Vermieter darf Wohnung nicht eigenmächtig räumenMieter darf sich sofort nach Entziehung wieder Besitz an Wohnung verschaffen

Wurde einem Mieter der Besitz durch verbotene Eigenmacht entzogen, darf er sich sofort nach der Entziehung wieder den Besitz an der Wohnung verschaffen. Dies entschied das Amtsgericht München und bestätigte damit eine einstweilige Verfügung, die dem Vermieter anwies dem Mieter wieder Besitz an seiner Wohnung einzuräumen und den ursprünglichen Zustand inklusive der zuvor vorhandenen Möbel wieder herzustellen.

Der Kläger des zugrunde liegenden Verfahrens ist Mieter einer möblierten Einzim­mer­wohnung in München. Die Parteien schlossen am 5. Dezember 2016 einen bis zum 1.März 2017 befristeten Mietvertrag über die oben genannten Räumlichkeiten. Die Befristung des Mietvertrages dürfte unwirksam sein.
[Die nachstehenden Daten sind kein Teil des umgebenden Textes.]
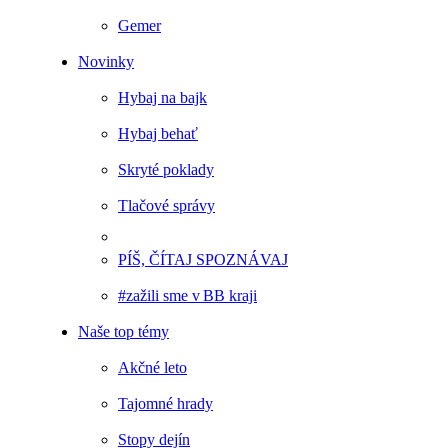
Gemer
Novinky
Hybaj na bajk
Hybaj behať
Skryté poklady
Tlačové správy
PÍŠ, ČÍTAJ SPOZNÁVAJ
#zažili sme v BB kraji
Naše top témy
Akčné leto
Tajomné hrady
Stopy dejín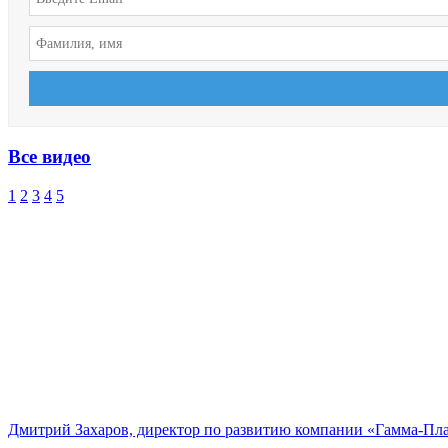
Все видео
1
2
3
4
5
Дмитрий Захаров, директор по развитию компании «Гамма-Пл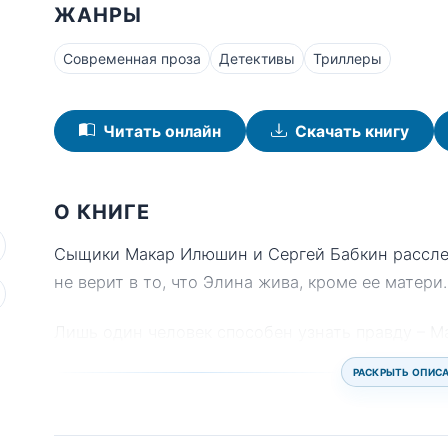
ЖАНРЫ
Современная проза
Детективы
Триллеры
Читать онлайн
Скачать книгу
О КНИГЕ
Сыщики Макар Илюшин и Сергей Бабкин рассле
не верит в то, что Элина жива, кроме ее матери.
Лишь один человек способен узнать правду – 
РАСКРЫТЬ ОПИС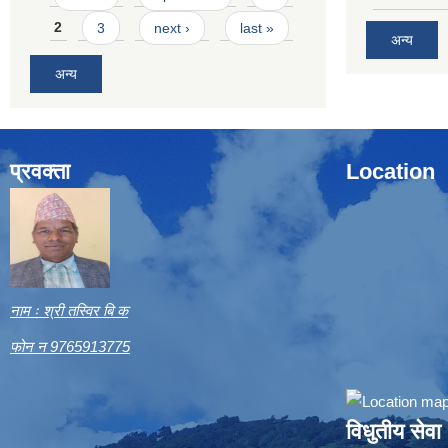
2
3
next ›
last »
अन्य
अन्य
प्रवक्ता
Location
नाम ः श्री तस्विर बि क
फोन न 9765913775
विधुतीय सेवा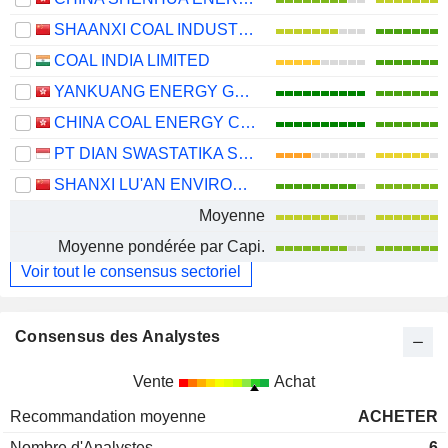
SHAANXI COAL INDUSTRY COMPANY LIMITED
COAL INDIA LIMITED
YANKUANG ENERGY GROUP COMPANY LIMITED
CHINA COAL ENERGY COMPANY LIMITED
PT DIAN SWASTATIKA SENTOSA TBK
SHANXI LU'AN ENVIRONMENTAL ENERGY DEVELOPMENT CO., LTD.
Moyenne
Moyenne pondérée par Capi.
Voir tout le consensus sectoriel
Consensus des Analystes
Vente
Achat
Recommandation moyenne
ACHETER
Nombre d'Analystes
6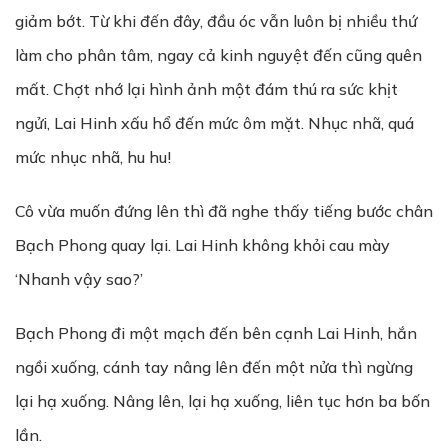
giảm bớt. Từ khi đến đây, đầu óc vẫn luôn bị nhiều thứ
làm cho phân tâm, ngay cả kinh nguyệt đến cũng quên
mất. Chợt nhớ lại hình ảnh một đám thú ra sức khịt
ngửi, Lai Hinh xấu hổ đến mức ôm mặt. Nhục nhã, quá
mức nhục nhã, hu hu!
Cô vừa muốn đứng lên thì đã nghe thấy tiếng bước chân
Bạch Phong quay lại. Lai Hinh không khỏi cau mày
‘Nhanh vậy sao?’
Bạch Phong đi một mạch đến bên cạnh Lai Hinh, hắn
ngồi xuống, cánh tay nâng lên đến một nửa thì ngừng
lại hạ xuống. Nâng lên, lại hạ xuống, liên tục hơn ba bốn
lần.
Vermieter wechselt Schlösser an Wohnungstür - Mieter bricht in eigene Wohnung ein

An einem Dienstag im Mai 2017 soll der Vermieter dem Kläger telefonisch erklärt haben: "Das Amt zahlt keine Miete mehr! Ich schmeiß' Sie raus! Ich räume Sie!". Als der Mieter am darauffolgenden Mittwoch gegen 16 Uhr zu seiner Wohnung kam, war das Schloss ausgewechselt. Die Polizei soll daraufhin dem Mieter mitgeteilt haben, dass er in seine eigene Wohnung einbrechen dürfe, er müsse aber die Konsequenzen tragen, wenn sich dieser Vorgang im Nachhinein als illegitim herausstellen sollte. Bei dem durch Vermittlung der Polizei am Abend stattfindenden Treffen mit Vertretern der Vermieterin verweigerten diese dem Mieter den Zutritt. Man sagte, man würde nur aufsperren, damit eine dritte Person die nötigsten Dinge des Antragstellers aus der Wohnung holen könne. Der Mieter brach sodann zwischen ein und zwei Uhr in der darauffolgenden Nacht in seine eigene Wohnung ein. Am nächsten Tag wollten Angestellte der Mieterin die Wohnung räumen. Als sie feststellten, dass sich der Mieter wieder in der Wohnung befand, riefen sie die Polizei. Die eintreffenden Polizeibeamten teilten mit, dass sie für die Frage der Wohnungsräumung nicht zuständig seien, da es sich lediglich um eine zivilrechtliche Frage handele. Da der Mieter den Beamten die Wohnungstür geöffnet hatte, gelang es den Angestellten einzutreten und die Wohnung zu räumen.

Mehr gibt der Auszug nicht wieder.